§ **Aim of the task**:
Copy out the data exactly, leaving the pictures behind.

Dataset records
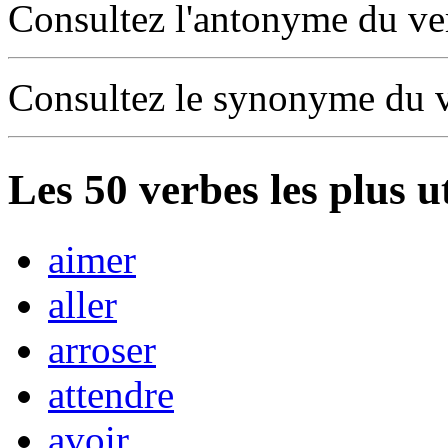
Consultez l'antonyme du v
Consultez le synonyme du 
Les
50
verbes les plus u
aimer
aller
arroser
attendre
avoir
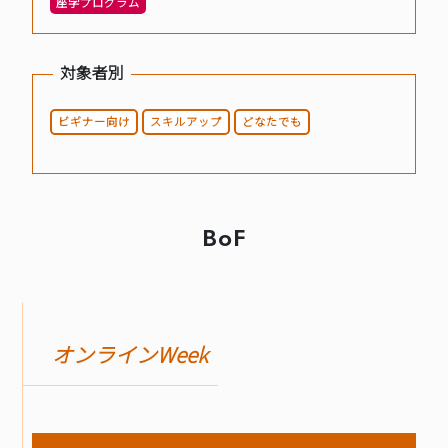
座学プログラム
BASICオンデマンド
対象者別
参加申込
ビギナー向け
スキルアップ
どなたでも
マイページ
BoF
オンラインWeek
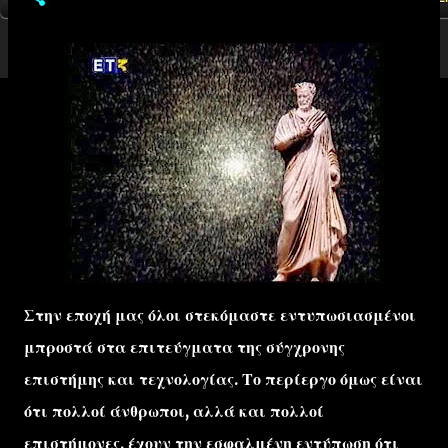
Στην εποχή μας όλοι στεκόμαστε εντυπωσιασμένοι
μπροστά στα επιτεύγματα της σύγχρονης
επιστήμης και τεχνολογίας. Το περίεργο όμως είναι
ότι πολλοί άνθρωποι, αλλά και πολλοί
επιστήμονες, έχουν την εσφαλμένη εντύπωση ότι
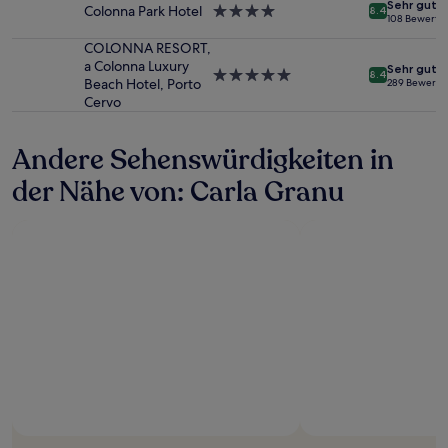
Sehr gut
sich
Colonna Park Hotel
4.0-
8.4
108 Bewertu
ändern.
Sterne-
Es
Unterkunft
COLONNA RESORT,
können
a Colonna Luxury
Sehr gut
5.0-
8.4
zusätzliche
Beach Hotel, Porto
289 Bewertu
Sterne-
Bedingungen
Cervo
Unterkunft
gelten.
Andere Sehenswürdigkeiten in
der Nähe von: Carla Granu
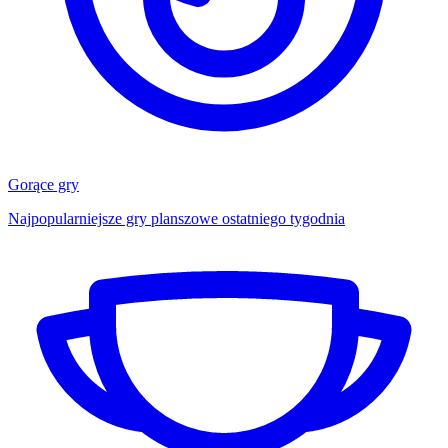
Gorące gry
Najpopularniejsze gry planszowe ostatniego tygodnia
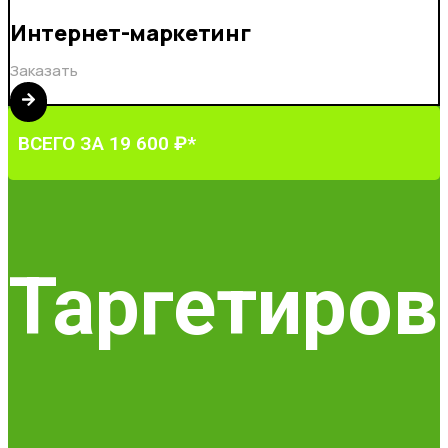
Интернет-маркетинг
Заказать
ВСЕГО ЗА 19 600 ₽*
Таргетиров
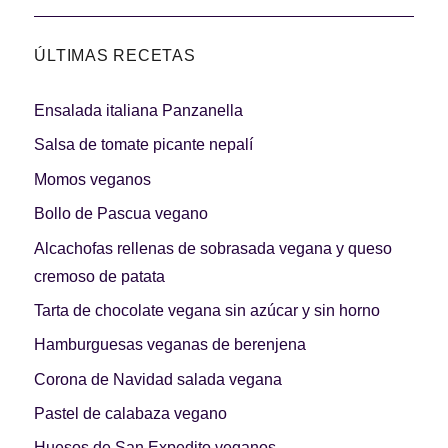
ÚLTIMAS RECETAS
Ensalada italiana Panzanella
Salsa de tomate picante nepalí
Momos veganos
Bollo de Pascua vegano
Alcachofas rellenas de sobrasada vegana y queso
cremoso de patata
Tarta de chocolate vegana sin azúcar y sin horno
Hamburguesas veganas de berenjena
Corona de Navidad salada vegana
Pastel de calabaza vegano
Huesos de San Expedito veganos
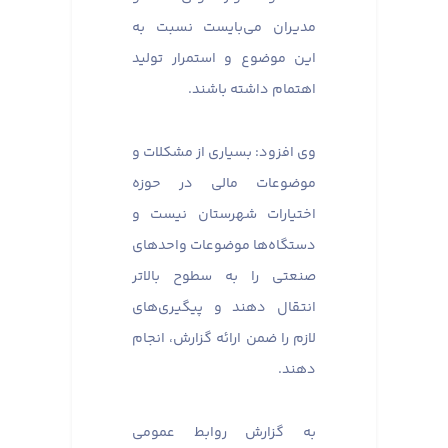
مدیران می‌بایست نسبت به
این موضوع و استمرار تولید
اهتمام داشته باشند.
وی افزود: بسیاری از مشکلات و
موضوعات مالی در حوزه
اختیارات شهرستان نیست و
دستگاه‌ها موضوعات واحدهای
صنعتی را به سطوح بالاتر
انتقال دهند و پیگیری‌های
لازم را ضمن ارائه گزارش، انجام
دهند.
به گزارش روابط عمومی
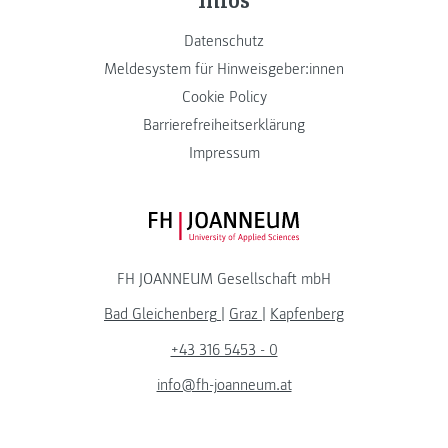
Datenschutz
Meldesystem für Hinweisgeber:innen
Cookie Policy
Barrierefreiheitserklärung
Impressum
FH JOANNEUM Logo
FH JOANNEUM Gesellschaft mbH
Bad Gleichenberg
|
Graz
|
Kapfenberg
+43 316 5453 - 0
info@fh-joanneum.at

§ **Result for this task**:
Consultez l'antonyme du v
Consultez le synonyme du 
Les
50
verbes les plus u
aimer
aller
arroser
attendre
avoir
座学プログラム
BASICオンデマンド
対象者別
参加申込
ビギナー向け
スキルアップ
どなたでも
マイページ
BoF
オンラインWeek
Στην εποχή μας όλοι στεκόμαστε εντυπωσιασμένοι
μπροστά στα επιτεύγματα της σύγχρονης
επιστήμης και τεχνολογίας. Το περίεργο όμως είναι
ότι πολλοί άνθρωποι, αλλά και πολλοί
επιστήμονες, έχουν την εσφαλμένη εντύπωση ότι
Sehr gut
sich
Colonna Park Hotel
4.0-
8.4
108 Bewertu
ändern.
Sterne-
Es
Unterkunft
COLONNA RESORT,
können
a Colonna Luxury
Sehr gut
5.0-
8.4
zusätzliche
Beach Hotel, Porto
289 Bewertu
Sterne-
Bedingungen
Cervo
Unterkunft
gelten.
Andere Sehenswürdigkeiten in
der Nähe von: Carla Granu
Gorące gry
Najpopularniejsze gry planszowe ostatniego tygodnia
Интернет-маркетинг
Заказать
ВСЕГО ЗА 19 600 ₽*
Таргетиров
ÚLTIMAS RECETAS
Ensalada italiana Panzanella
Salsa de tomate picante nepalí
Momos veganos
Bollo de Pascua vegano
Alcachofas rellenas de sobrasada vegana y queso
cremoso de patata
Tarta de chocolate vegana sin azúcar y sin horno
Hamburguesas veganas de berenjena
Corona de Navidad salada vegana
Pastel de calabaza vegano
Huesos de San Expedito veganos
مدیران می‌بایست نسبت به
این موضوع و استمرار تولید
اهتمام داشته باشند.
وی افزود: بسیاری از مشکلات و
موضوعات مالی در حوزه
اختیارات شهرستان نیست و
دستگاه‌ها موضوعات واحدهای
صنعتی را به سطوح بالاتر
انتقال دهند و پیگیری‌های
لازم را ضمن ارائه گزارش، انجام
دهند.
به گزارش روابط عمومی
Datenschutz
Meldesystem für Hinweisgeber:innen
Cookie Policy
Barrierefreiheitserklärung
Impressum
FH JOANNEUM Logo
FH JOANNEUM Gesellschaft mbH
Bad Gleichenberg
|
Graz
|
Kapfenberg
+43 316 5453 - 0
info@fh-joanneum.at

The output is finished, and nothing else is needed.